Thank you for your attention. I'll now hand you over to Piyush.
Thank you. Thanks, Sok Hui. So again, everybody, apologize for doing this on the webcast, but just think it's more prudent for everybody all around.
We can get into the first slide, please?
So let me just start off from where Sok Hui wound down. We are extremely pleased with our performance for 2019. And just to recap the highlights, our top line grew 10% to $14.5 billion. That's very strong. Cost-to-income ratio showed a full 1 percentage point improvement to 43%. NPL rate is stable at 1.5%. SPs again stable at about 20 basis points. We've been there for a couple of years now. Bottom line increased 14% to $6.39 billion, so very strong growth in the bottom line. And ROE at 13.2%, very pleased because we've finally hit our aspirational ROE target of north of 13%. So extremely pleased with that ROE performance. Sok Hui also referred to the fact that we are recommending an increase in the dividend by 10% to $1.32. So net-net, extremely good set of results.
In some ways, I see the results for 2019 as a bit of an exclamation mark on what I think of the defining decade. In the course of the decade, we've been able to deliver our bottom line CAGR, net profit CAGR of 13% over, I guess, 40 quarters, which is, I think, a really good hallmark for consistent growth over time.

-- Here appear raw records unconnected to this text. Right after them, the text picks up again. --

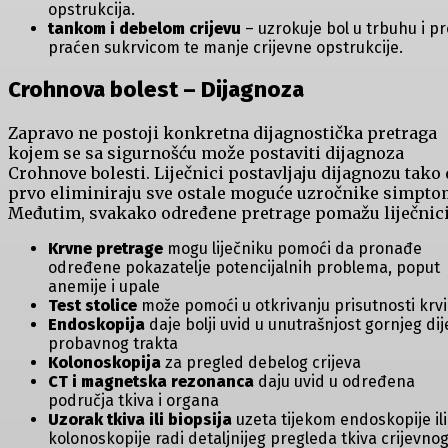
opstrukcija.
tankom i debelom crijevu
– uzrokuje bol u trbuhu i pr
praćen sukrvicom te manje crijevne opstrukcije.
Crohnova bolest – Dijagnoza
Zapravo ne postoji konkretna dijagnostička pretraga
kojem se sa sigurnošću može postaviti dijagnoza
Crohnove bolesti. Liječnici postavljaju dijagnozu tako 
prvo eliminiraju sve ostale moguće uzročnike simpto
Međutim, svakako određene pretrage pomažu liječnic
Krvne pretrage
mogu liječniku pomoći da pronađe
određene pokazatelje potencijalnih problema, poput
anemije i upale
Test stolice
može pomoći u otkrivanju prisutnosti krvi
Endoskopija
daje bolji uvid u unutrašnjost gornjeg dij
probavnog trakta
Kolonoskopija
za pregled debelog crijeva
CT i magnetska rezonanca
daju uvid u određena
područja tkiva i organa
Uzorak tkiva ili biopsija
uzeta tijekom endoskopije ili
kolonoskopije radi detaljnijeg pregleda tkiva crijevno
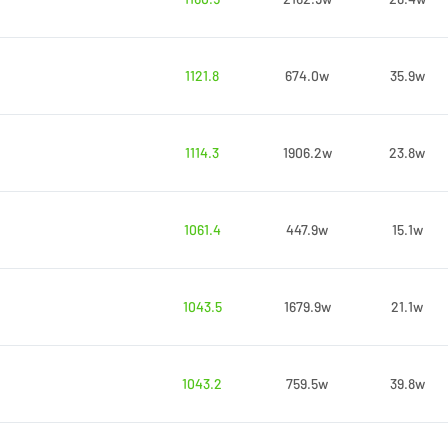
1121.8
674.0w
35.9w
1114.3
1906.2w
23.8w
1061.4
447.9w
15.1w
1043.5
1679.9w
21.1w
1043.2
759.5w
39.8w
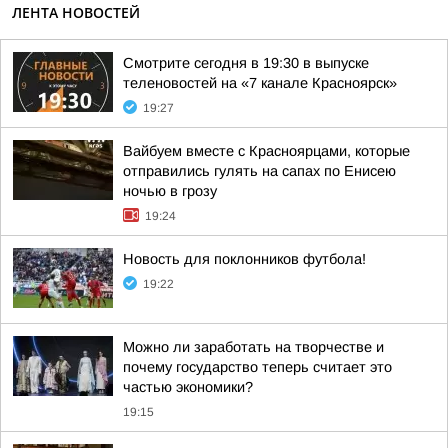
ЛЕНТА НОВОСТЕЙ
Смотрите сегодня в 19:30 в выпуске
теленовостей на «7 канале Красноярск»
19:27
Вайбуем вместе с Красноярцами, которые
отправились гулять на сапах по Енисею
ночью в грозу
19:24
Новость для поклонников футбола!
19:22
Можно ли заработать на творчестве и
почему государство теперь считает это
частью экономики?
19:15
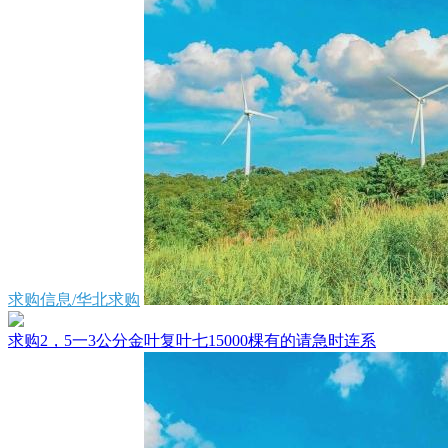
求购信息/华北求购
求购2，5一3公分金叶复叶七15000棵有的请急时连系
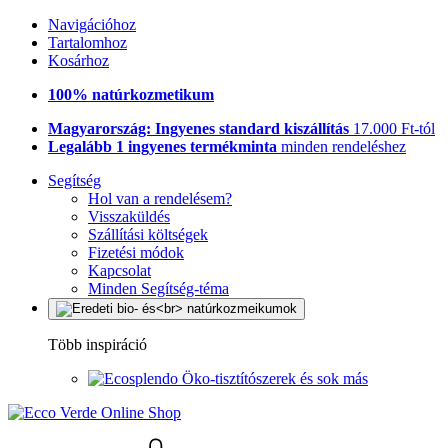
Navigációhoz
Tartalomhoz
Kosárhoz
100% natúrkozmetikum
Magyarország: Ingyenes standard kiszállítás
17.000 Ft-tól
Legalább 1 ingyenes termékminta
minden rendeléshez
Segítség
Hol van a rendelésem?
Visszaküldés
Szállítási költségek
Fizetési módok
Kapcsolat
Minden Segítség-téma
Több inspiráció
Öko-tisztítószerek és sok más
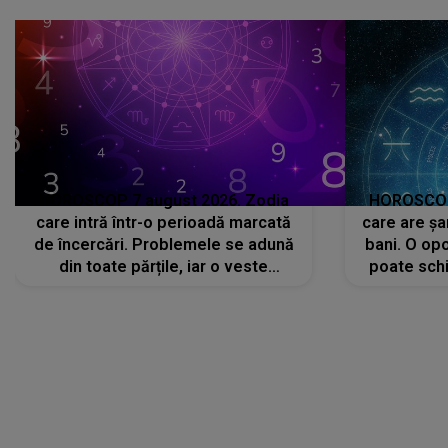
că..."
HOROSCOP 7 august 2026. Zodia
HOROSCOP 
care intră într-o perioadă marcată
care are șa
de încercări. Problemele se adună
bani. O opo
din toate părțile, iar o veste
poate schi
neașteptată îi dă planurile peste
la
cap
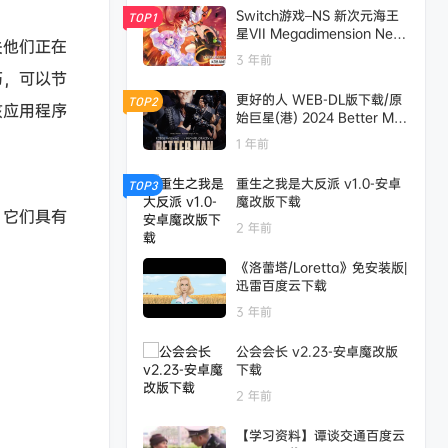
Switch游戏–NS 新次元海王
TOP1
星VII Megadimension Nept
关他们正在
unia VII 中文,百度云下载
3 年前
巧，可以节
更好的人 WEB-DL版下载/原
TOP2
该应用程序
始巨星(港) 2024 Better Ma
n 24.3G
1 年前
重生之我是大反派 v1.0-安卓
TOP3
魔改版下载
。它们具有
2 年前
《洛蕾塔/Loretta》免安装版|
迅雷百度云下载
3 年前
公会会长 v2.23-安卓魔改版
下载
2 年前
【学习资料】谭谈交通百度云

Perhaps more important, we've been able to structurally change the shape of our income, our earnings profile. So for 2019, between wealth management, cash management and treasury sales, that's well over 40% of the earnings of the bank. This used to be less than 20% a decade ago. And all of these, as you can imagine, are low capital consumptive, high-return businesses. So structural change in the bank has been extremely important over the decade.

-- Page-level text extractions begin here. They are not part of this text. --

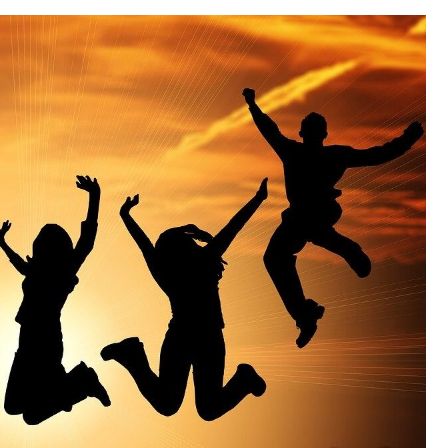
画プログラム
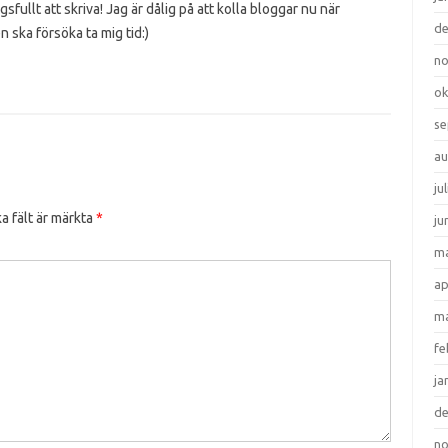
sfullt att skriva! Jag är dålig på att kolla bloggar nu när
d
ska försöka ta mig tid:)
n
ok
se
au
ju
a fält är märkta
*
ju
ma
ap
ma
fe
ja
d
n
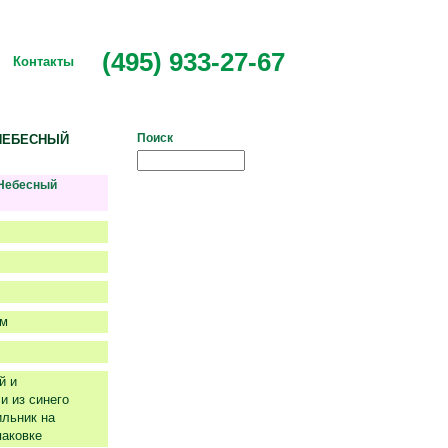
(495) 933-27-67
Контакты
Поиск
 НЕБЕСНЫЙ
«Небесный
см
й и
и из синего
ильник на
паковке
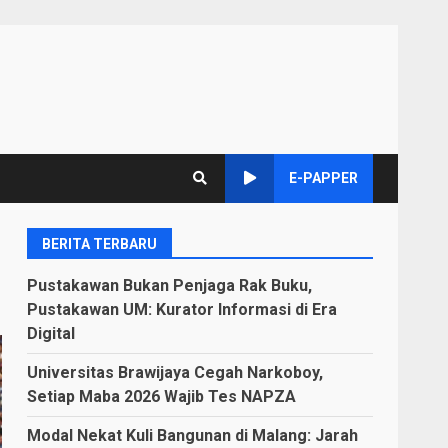
E-PAPPER
BERITA TERBARU
Pustakawan Bukan Penjaga Rak Buku,
Pustakawan UM: Kurator Informasi di Era
Digital
Universitas Brawijaya Cegah Narkoboy,
Setiap Maba 2026 Wajib Tes NAPZA
Modal Nekat Kuli Bangunan di Malang: Jarah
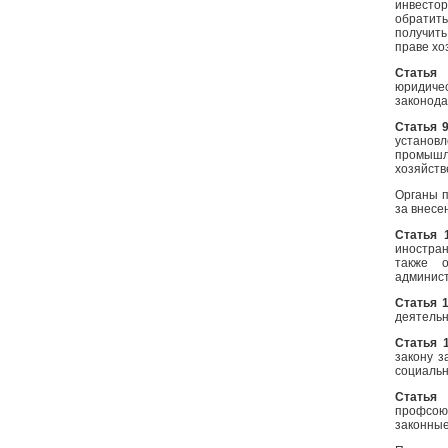
инвесто
обратит
получить
праве хо
Статья 
юридичес
законода
Статья 
установл
промыш
хозяйств
Органы 
за внесе
Статья 
иностра
также о
админис
Статья 
деятельн
Статья 
закону з
социальн
Статья
профсою
законные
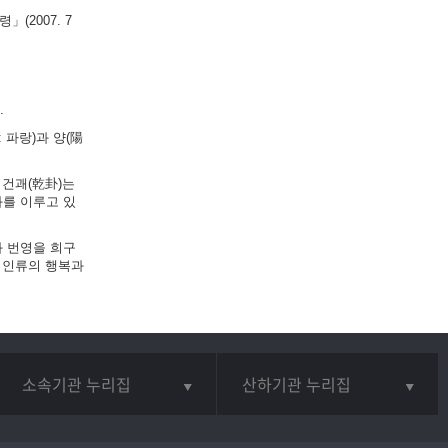
(2007. 7
.
 파랑)과 양(陽
 건괘(乾卦)는
화를 이루고 있
와 번영을 희구
 인류의 행복과
소속기관 누리집
산하기관 누리집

The good news is that a lot of this business momentum in lines like wealth and cash came through in this last quarter as well. And as you'll see from this slide, our total Wealth Management income went up by 16% to over $3 billion for the year. This is a 7x -- 8x growth over the decade, 16% year-on-year growth. Our AUMs also grew at 11%. That includes obviously net new money as well as market action. But wealth management momentum, therefore, continues to be very strong.

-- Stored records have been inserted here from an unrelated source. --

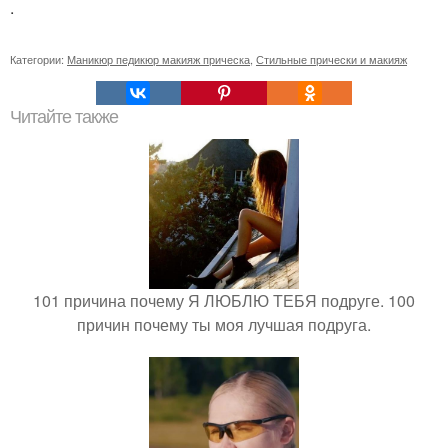
.
Категории:
Маникюр педикюр макияж прическа
,
Стильные прически и макияж
Читайте также
101 причина почему Я ЛЮБЛЮ ТЕБЯ подруге. 100
причин почему ты моя лучшая подруга.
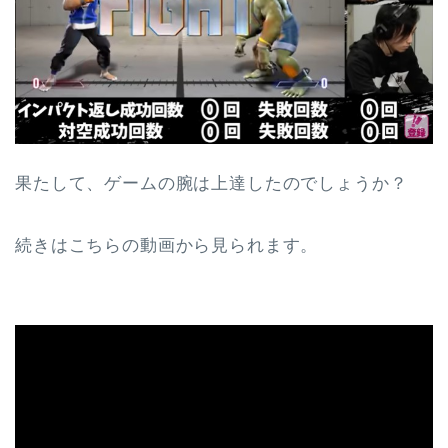
果たして、ゲームの腕は上達したのでしょうか？
続きはこちらの動画から見られます。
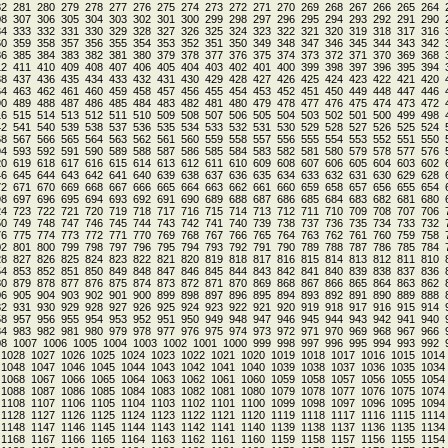
82
281
280
279
278
277
276
275
274
273
272
271
270
269
268
267
266
265
264
08
307
306
305
304
303
302
301
300
299
298
297
296
295
294
293
292
291
290
34
333
332
331
330
329
328
327
326
325
324
323
322
321
320
319
318
317
316
60
359
358
357
356
355
354
353
352
351
350
349
348
347
346
345
344
343
342
86
385
384
383
382
381
380
379
378
377
376
375
374
373
372
371
370
369
368
12
411
410
409
408
407
406
405
404
403
402
401
400
399
398
397
396
395
394
38
437
436
435
434
433
432
431
430
429
428
427
426
425
424
423
422
421
420
64
463
462
461
460
459
458
457
456
455
454
453
452
451
450
449
448
447
446
90
489
488
487
486
485
484
483
482
481
480
479
478
477
476
475
474
473
472
16
515
514
513
512
511
510
509
508
507
506
505
504
503
502
501
500
499
498
42
541
540
539
538
537
536
535
534
533
532
531
530
529
528
527
526
525
524
68
567
566
565
564
563
562
561
560
559
558
557
556
555
554
553
552
551
550
94
593
592
591
590
589
588
587
586
585
584
583
582
581
580
579
578
577
576
20
619
618
617
616
615
614
613
612
611
610
609
608
607
606
605
604
603
602
46
645
644
643
642
641
640
639
638
637
636
635
634
633
632
631
630
629
628
72
671
670
669
668
667
666
665
664
663
662
661
660
659
658
657
656
655
654
98
697
696
695
694
693
692
691
690
689
688
687
686
685
684
683
682
681
680
24
723
722
721
720
719
718
717
716
715
714
713
712
711
710
709
708
707
706
50
749
748
747
746
745
744
743
742
741
740
739
738
737
736
735
734
733
732
76
775
774
773
772
771
770
769
768
767
766
765
764
763
762
761
760
759
758
02
801
800
799
798
797
796
795
794
793
792
791
790
789
788
787
786
785
784
28
827
826
825
824
823
822
821
820
819
818
817
816
815
814
813
812
811
810
54
853
852
851
850
849
848
847
846
845
844
843
842
841
840
839
838
837
836
80
879
878
877
876
875
874
873
872
871
870
869
868
867
866
865
864
863
862
06
905
904
903
902
901
900
899
898
897
896
895
894
893
892
891
890
889
888
32
931
930
929
928
927
926
925
924
923
922
921
920
919
918
917
916
915
914
58
957
956
955
954
953
952
951
950
949
948
947
946
945
944
943
942
941
940
84
983
982
981
980
979
978
977
976
975
974
973
972
971
970
969
968
967
966
08
1007
1006
1005
1004
1003
1002
1001
1000
999
998
997
996
995
994
993
992
1028
1027
1026
1025
1024
1023
1022
1021
1020
1019
1018
1017
1016
1015
1014
1048
1047
1046
1045
1044
1043
1042
1041
1040
1039
1038
1037
1036
1035
1034
1068
1067
1066
1065
1064
1063
1062
1061
1060
1059
1058
1057
1056
1055
1054
1088
1087
1086
1085
1084
1083
1082
1081
1080
1079
1078
1077
1076
1075
1074
1108
1107
1106
1105
1104
1103
1102
1101
1100
1099
1098
1097
1096
1095
1094
1128
1127
1126
1125
1124
1123
1122
1121
1120
1119
1118
1117
1116
1115
1114
1148
1147
1146
1145
1144
1143
1142
1141
1140
1139
1138
1137
1136
1135
1134
1168
1167
1166
1165
1164
1163
1162
1161
1160
1159
1158
1157
1156
1155
1154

Cash, again extremely good growth. Just a tad short of $2 billion now, up 14% for the year. And again, a 5x growth over the decade. So again, very strong performance on these 2 underlying businesses.
The SME business, notwithstanding the environment, I was quite pleased that we continue to grow it quite nicely, in a sensible way. We had 6% growth on SME. But now the SME business also contributes more than $2 billion of our total income. The loan book grew well. The nontrade loan book grew at 6%. We gave up a little on other areas to get an overall 4% growth for the year. But the momentum and pipeline of nontrade loans is good and continues to look good as we go into 2020.
And finally, other consumer areas in Singapore, like the mortgage book and the savings deposit book have been very resilient. As you know, over the years, we grew our market share. And now in the last year or so, we've been able to hold our market share despite a shrinking market. So there's a degree of resilience, both in the mortgage portfolio as well as in the savings portfolio. So overall, 17% growth in fee income in the last quarter. We're quite pleased with that performance.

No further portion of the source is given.